No you did not.


Analogies are only useful for layman examples that do not understand the science, and you habitually misrepresent the analogies . You need to step up and address the science involved. You will not see these analogies in peer reviewed scientific articles.


Your use of the reference is what is wrong.

You did not, when asked to describe details of what you quoted.

You're so close to getting the point. Nothing there was a model; everything there was an analogy. It's all just a way of helping people to understand genetic drift.

No, i'm saying you don't know how to understand what MIT is saying.

I did, too! You said "adsorbing boundaries" was a technical term, that is no refutation for describing that term.

No, it's a way of modeling genetic drift:

"Though the math is more complicated than we’d like to go into here, the formalism of a random walk with adsorbing boundaries can be used to predict the average amount of time it takes for a population with an initial fraction exhibiting a trait to reach fixation or loss. We can also analyze the probability of fixation or loss occurring given the initial fraction of the population with the given trait." (MIT)

Blessings,
Lee

No. Your repeating yourself and The Lurch already corrected you.

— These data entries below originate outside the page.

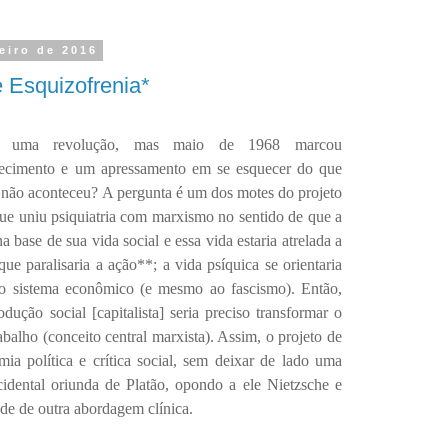
reiro de 2016
e Esquizofrenia*
a uma revolução, mas maio de 1968 marcou
tecimento e um apressamento em se esquecer do que
 não aconteceu? A pergunta é um dos motes do projeto
que uniu psiquiatria com marxismo no sentido de que a
na base de sua vida social e essa vida estaria atrelada a
e paralisaria a ação**; a vida psíquica se orientaria
 ao sistema econômico (e mesmo ao fascismo). Então,
ução social [capitalista] seria preciso transformar o
abalho (conceito central marxista). Assim, o projeto de
ia política e crítica social, sem deixar de lado uma
cidental oriunda de Platão, opondo a ele Nietzsche e
de de outra abordagem clínica.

I actually wrote a complete sentence, which includes more than the phrase "technical term". Please read the whole thing and try again.

Let's back out to the big picture, shall we?

I've checked, and every link you've provided in this argument is nothing more than something from the first page of a google search for "random walk genetic drift". You're basically not understanding anything more than how to do an internet search.

You've not been able to come up with a single academic paper that uses a random walk to model genetic drift.

You've had it shown that, mathematically, the results of a random walk are zero only for the average of a population.

You've had it described how, because of the properties of mutation (a direct reversal of a mutation being extremely rare), DNA sequences will always diverge from their original state over time.

You've had it described how we've actually seen in genomic sequences that genetic drift causes sequences to diverge over time.

You've had all the aspects of biology that aren't captured by a random walk - founder effects, population bottlenecks, etc. - all make a random walk a bad model for real world populations.

Any single one of these should be enough to indicate you're wrong. Collectively, they are overwhelming evidence you're wrong. Yet here you are, still arguing you're right.

Is there anything that could possibly convince you you're wrong?